Ve Mars ile Venüs. İçimizdeki dişil ve eril enerji. Bilmemiz gereken şey ise, dengede olmaları için aynı büyüklükte, miktarda olmaları gerekmediği. Erilin içinde eser miktar dişil, dişilin içinde eser miktar eril ile birbirlerini çabasız taşıyabilir, ağırlayabilirler. Birbirlerine destek olup güçlendirebilir ve dengede durabilirler. Peki sen bu görünmeyen ama gücü hissedilebilen bu eser miktarları fark edebilir misin?

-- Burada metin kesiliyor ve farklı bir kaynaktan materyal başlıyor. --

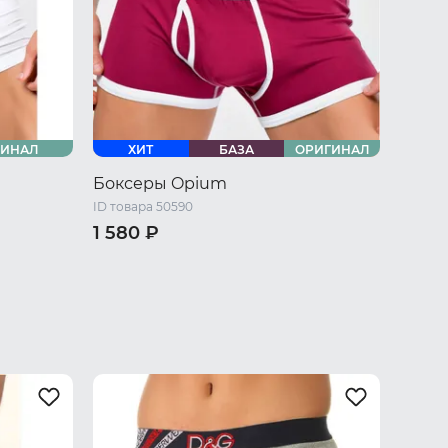
ГИНАЛ
ХИТ
БАЗА
ОРИГИНАЛ
Боксеры Opium
ID товара 50590
1 580 ₽
46 RU / S
48 RU / M
50 RU / L
 L
52 RU / XL
54 RU / XXL
56 RU / XXXL
U / XXXL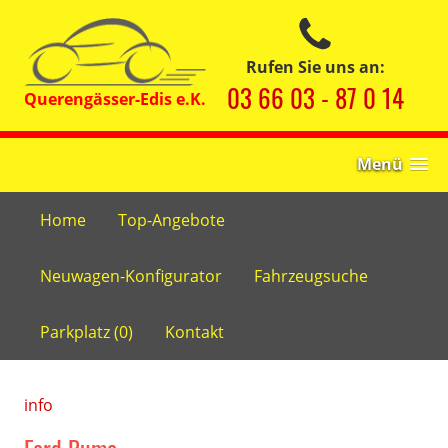
Rufen Sie uns an:
03 66 03 - 87 0 14
Menü
Home
Top-Angebote
Neuwagen-Konfigurator
Fahrzeugsuche
Parkplatz (
0
)
Kontakt
info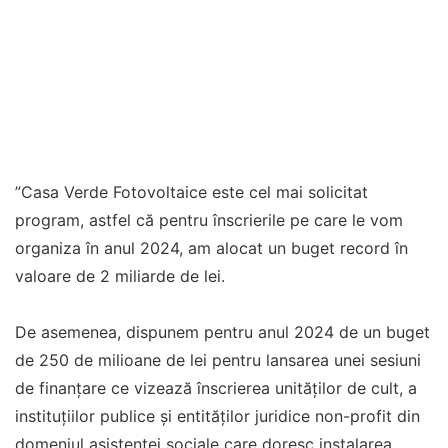
”Casa Verde Fotovoltaice este cel mai solicitat
program, astfel că pentru înscrierile pe care le vom
organiza în anul 2024, am alocat un buget record în
valoare de 2 miliarde de lei.
De asemenea, dispunem pentru anul 2024 de un buget
de 250 de milioane de lei pentru lansarea unei sesiuni
de finanțare ce vizează înscrierea unităților de cult, a
instituțiilor publice și entităților juridice non-profit din
domeniul asistenței sociale care doresc instalarea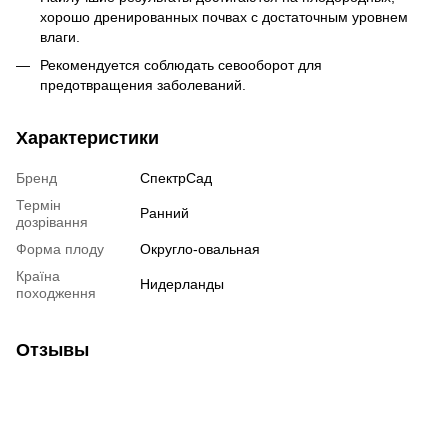
хорошо дренированных почвах с достаточным уровнем
влаги.
Рекомендуется соблюдать севооборот для
предотвращения заболеваний.
Характеристики
Бренд
СпектрСад
Термін
Ранний
дозрівання
Форма плоду
Округло-овальная
Країна
Нидерланды
походження
Отзывы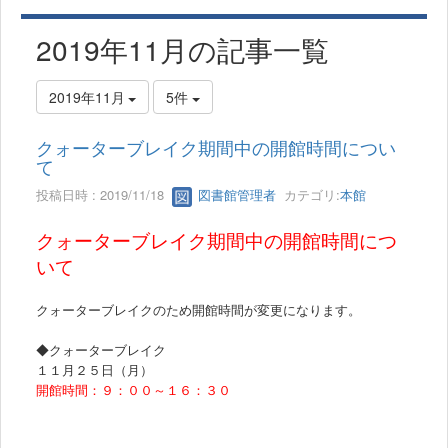
2019年11月の記事一覧
2019年11月
5件
クォーターブレイク期間中の開館時間につい
て
投稿日時 : 2019/11/18
図書館管理者
カテゴリ:
本館
クォーターブレイク期間中の開館時間につ
いて
クォーターブレイクのため開館時間が変更になります。
◆クォーターブレイク
１１月２５日（月）
開館時間：９：００～１６：３０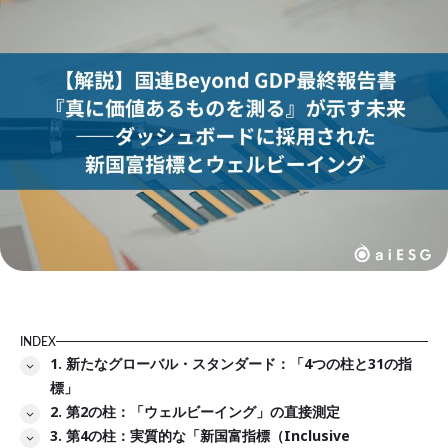
INDEX
1. 新たなグローバル・スタンダード：「4つの柱と31の指
標」
2. 第2の柱：「ウェルビーイング」の直接測定
3. 第4の柱：実質的な「新国富指標（Inclusive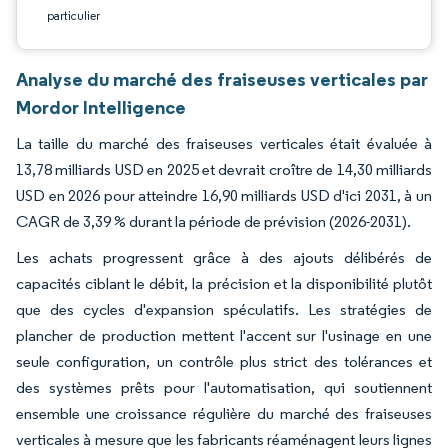
particulier
Analyse du marché des fraiseuses verticales par
Mordor Intelligence
La taille du marché des fraiseuses verticales était évaluée à
13,78 milliards USD en 2025 et devrait croître de 14,30 milliards
USD en 2026 pour atteindre 16,90 milliards USD d'ici 2031, à un
CAGR de 3,39 % durant la période de prévision (2026-2031).
Les achats progressent grâce à des ajouts délibérés de
capacités ciblant le débit, la précision et la disponibilité plutôt
que des cycles d'expansion spéculatifs. Les stratégies de
plancher de production mettent l'accent sur l'usinage en une
seule configuration, un contrôle plus strict des tolérances et
des systèmes prêts pour l'automatisation, qui soutiennent
ensemble une croissance régulière du marché des fraiseuses
verticales à mesure que les fabricants réaménagent leurs lignes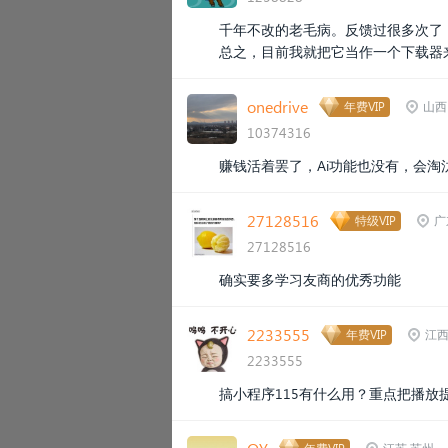
千年不改的老毛病。反馈过很多次了
总之，目前我就把它当作一个下载器
onedrive
年费VIP
山西
10374316
赚钱活着罢了，Ai功能也没有，会淘
27128516
特级VIP
广
27128516
确实要多学习友商的优秀功能
2233555
年费VIP
江西
2233555
搞小程序115有什么用？重点把播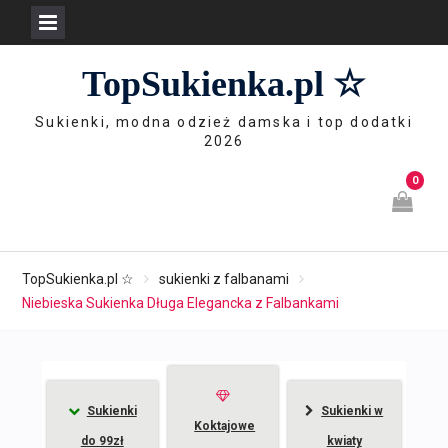
Skip
TopSukienka.pl ☆
to
content
Sukienki, modna odzież damska i top dodatki
2026
0
TopSukienka.pl ☆
sukienki z falbanami
Niebieska Sukienka Długa Elegancka z Falbankami
Sukienki
Sukienki w
Koktajowe
do 99zł
kwiaty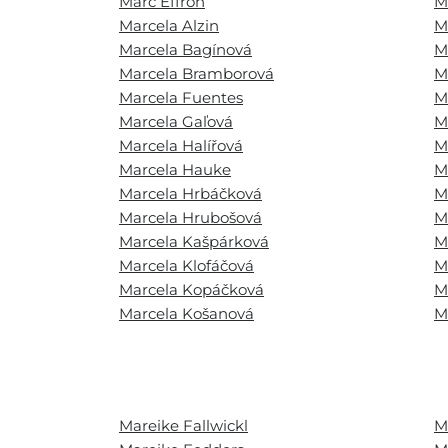
Marc Effron
M
Marcela Alzin
M
Marcela Bagínová
M
Marcela Bramborová
M
Marcela Fuentes
M
Marcela Gaľová
M
Marcela Halířová
M
Marcela Hauke
M
Marcela Hrbáčková
M
Marcela Hrubošová
M
Marcela Kašpárková
M
Marcela Klofáčová
M
Marcela Kopáčková
M
Marcela Košanová
M
Mareike Fallwickl
M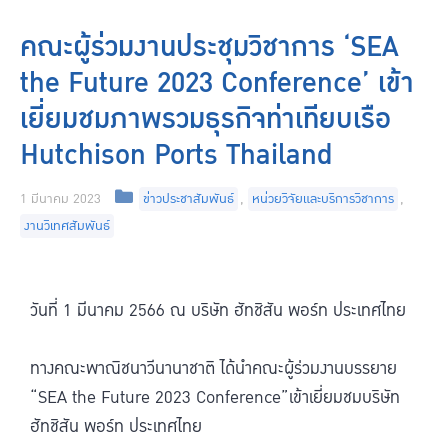
คณะผู้ร่วมงานประชุมวิชาการ ‘SEA
the Future 2023 Conference’ เข้า
เยี่ยมชมภาพรวมธุรกิจท่าเทียบเรือ
Hutchison Ports Thailand
1 มีนาคม 2023
ข่าวประชาสัมพันธ์
,
หน่วยวิจัยและบริการวิชาการ
,
งานวิเทศสัมพันธ์
วันที่ 1 มีนาคม 2566 ณ บริษัท ฮัทชิสัน พอร์ท ประเทศไทย
ทางคณะพาณิชนาวีนานาชาติ ได้นำคณะผู้ร่วมงานบรรยาย
“SEA the Future 2023 Conference”เข้าเยี่ยมชมบริษัท
ฮัทชิสัน พอร์ท ประเทศไทย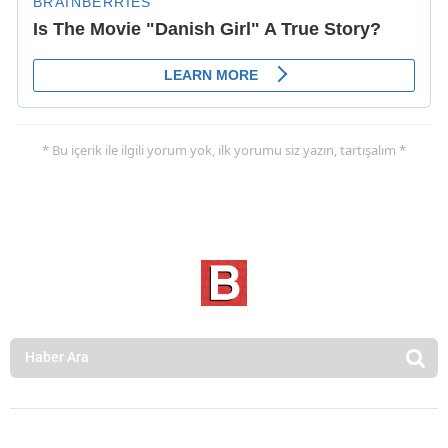
* Bu içerik ile ilgili yorum yok, ilk yorumu siz yazın, tartışalım *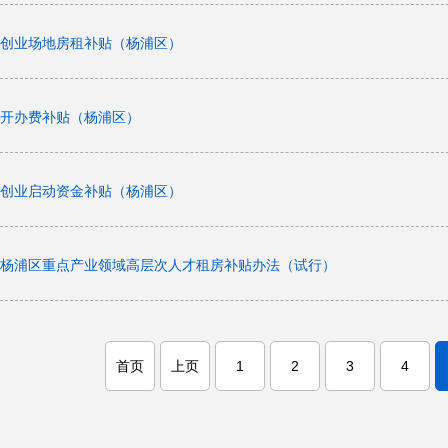
创业场地房租补贴（杨浦区）
开办费补贴（杨浦区）
创业启动资金补贴（杨浦区）
杨浦区重点产业领域高层次人才租房补贴办法（试行）
首页
上页
1
2
3
4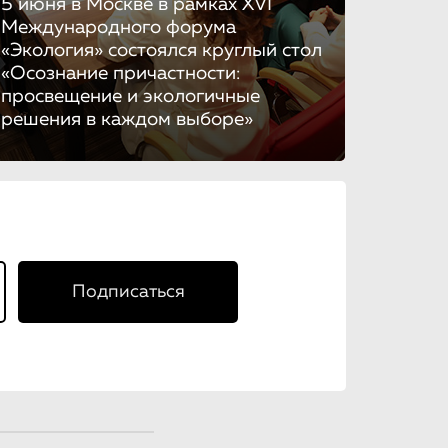
5 июня в Москве в рамках XVI
Международного форума
«Экология» состоялся круглый стол
«Осознание причастности:
просвещение и экологичные
решения в каждом выборе»
Подписаться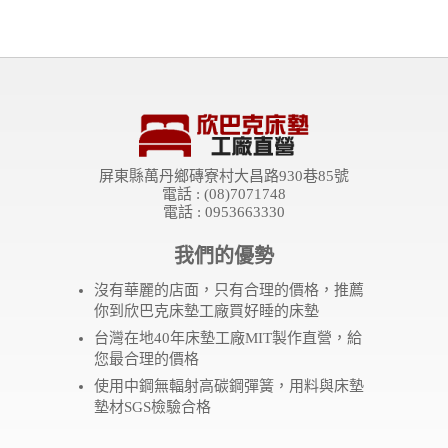
屏東縣萬丹鄉磚寮村大昌路930巷85號
電話 : (08)7071748
電話 : 0953663330
我們的優勢
沒有華麗的店面，只有合理的價格，推薦
你到欣巴克床墊工廠買好睡的床墊
台灣在地40年床墊工廠MIT製作直營，給
您最合理的價格
使用中鋼無輻射高碳鋼彈簧，用料與床墊
墊材SGS檢驗合格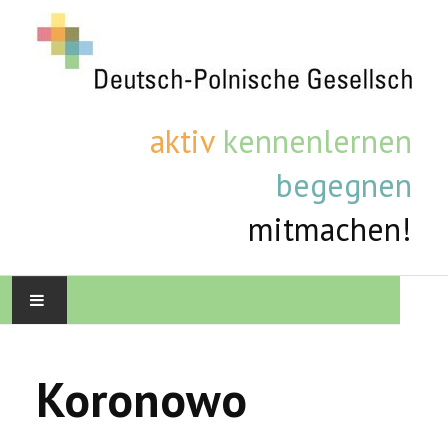
aktiv
kennenlernen
begegnen
mitmachen!
STARTSEITE
Koronowo
AKTUELLE TERMINE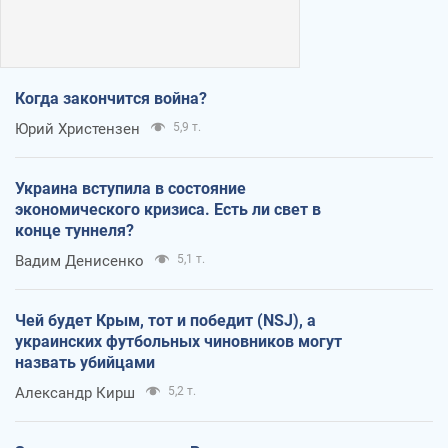
Когда закончится война?
Юрий Христензен
5,9 т.
Украина вступила в состояние
экономического кризиса. Есть ли свет в
конце туннеля?
Вадим Денисенко
5,1 т.
Чей будет Крым, тот и победит (NSJ), а
украинских футбольных чиновников могут
назвать убийцами
Александр Кирш
5,2 т.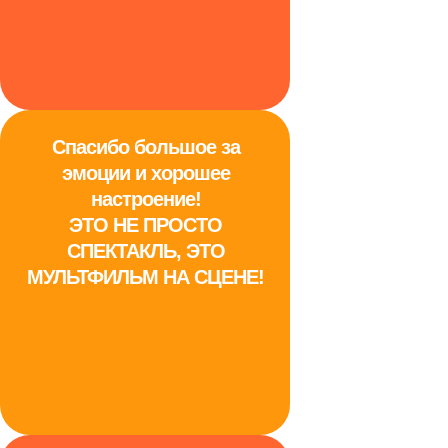
Спасибо большое за
эмоции и хорошее
настроение!
ЭТО НЕ ПРОСТО
СПЕКТАКЛЬ, ЭТО
МУЛЬТФИЛЬМ НА СЦЕНЕ!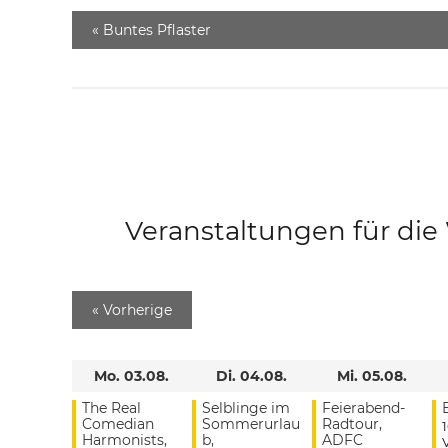
«
Buntes Pflaster
Veranstaltungen für di
«
Vorherige
Mo. 03.08.
Di. 04.08.
Mi. 05.08.
The Real
Selblinge im
Feierabend-
Comedian
Sommerurlau
Radtour,
Harmonists,
b,
ADFC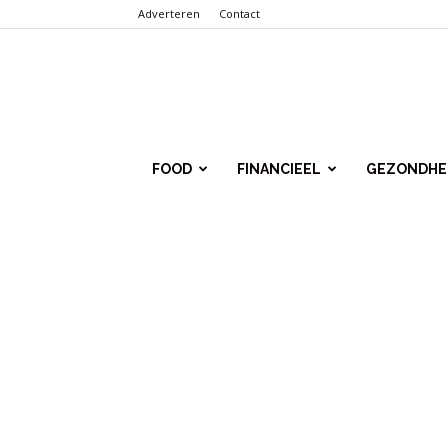
Adverteren
Contact
Punt.Info
FOOD
FINANCIEEL
GEZONDHE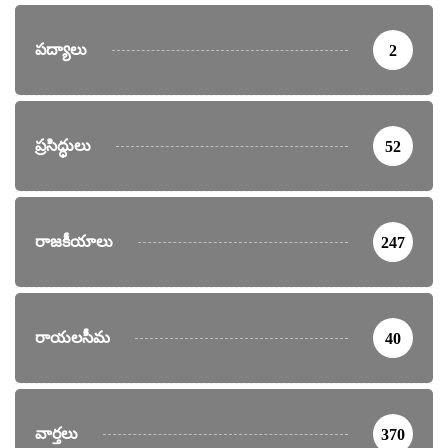
పద్యాలు
2
ప్రసిద్ధులు
52
రాజకీయాలు
247
రాయలసీమ
40
వార్తలు
370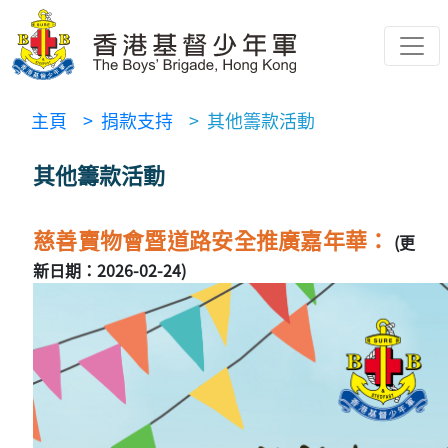
主頁
> 捐款支持
> 其他籌款活動
其他籌款活動
慈善賣物會暨道路安全推廣嘉年華：
(更
新日期：2026-02-24)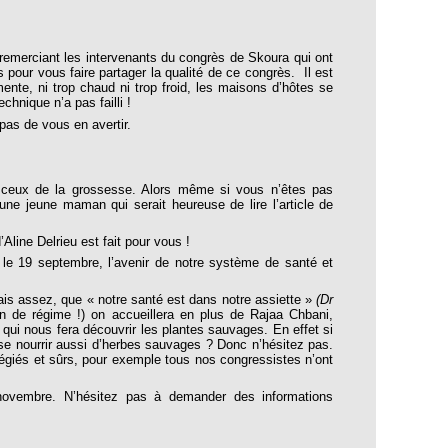
n remerciant les intervenants du congrès de Skoura qui ont
es pour vous faire partager la qualité de ce congrès.
Il est
ente, ni trop chaud ni trop froid, les maisons d’hôtes se
chnique n’a pas failli !
pas de vous en avertir.
ceux de la grossesse. Alors même si vous n’êtes pas
ne jeune maman qui serait heureuse de lire l’article de
Aline Delrieu est fait pour vous !
t le 19 septembre, l’avenir de notre système de santé et
s assez, que « notre santé est dans notre assiette »
(Dr
on de régime !) on accueillera en plus de Rajaa Chbani,
ui nous fera découvrir les plantes sauvages. En effet si
e se nourrir aussi d’herbes sauvages ? Donc n’hésitez pas.
ilégiés et sûrs, pour exemple tous nos congressistes n’ont
ovembre. N’hésitez pas à demander des informations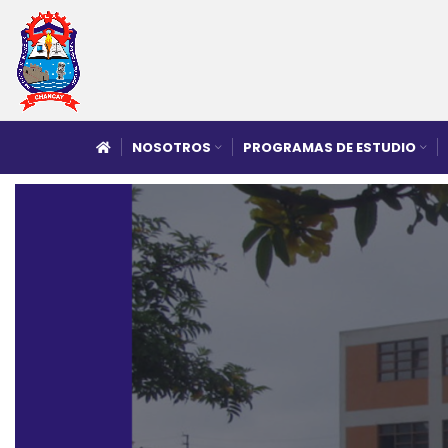
NOSOTROS
PROGRAMAS DE ESTUDIO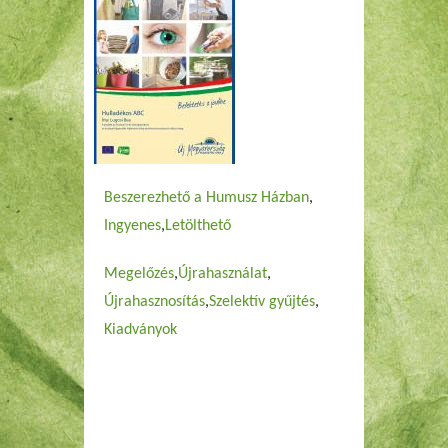
Beszerezhető a Humusz Házban
Ingyenes
Letölthető
Megelőzés
Újrahasználat
Újrahasznosítás
Szelektív gyűjtés
Kiadványok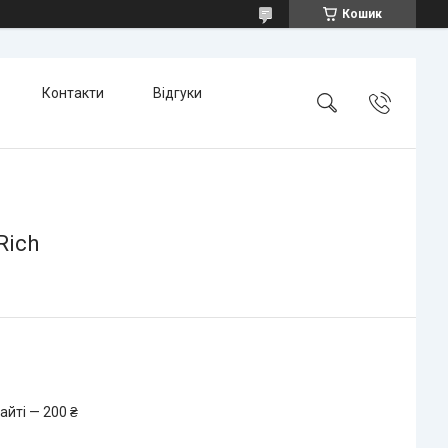
Кошик
Контакти
Відгуки
Rich
айті — 200 ₴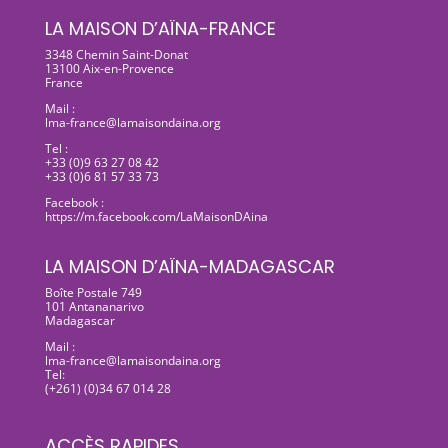
LA MAISON D’AÏNA-FRANCE
3348 Chemin Saint-Donat
13100 Aix-en-Provence
France
Mail :
lma-france@lamaisondaina.org
Tel :
+33 (0)9 63 27 08 42
+33 (0)6 81 57 33 73
Facebook :
https://m.facebook.com/LaMaisonDAina
LA MAISON D’AÏNA-MADAGASCAR
Boîte Postale 749
101 Antananarivo
Madagascar
Mail :
lma-france@lamaisondaina.org
Tel:
(+261) (0)34 67 014 28
ACCÈS RAPIDES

Bana gelince, benim kendi haritamda Venüs de Mars da düşük durumda. Belki de ömrüm boyunca bu ikisinin düşüklüğü nedeniyle bazı dengesizlikler yaşadım, hep bir çaba içinde oldum, yoruldum zaman zaman.. Olması gereken şeyler vardı belki de bilemiyorum. Belki de her şeyin bir zamanı var. Şimdi bu 3 hafta boyunca kendi dengemi irdeleyeceğim.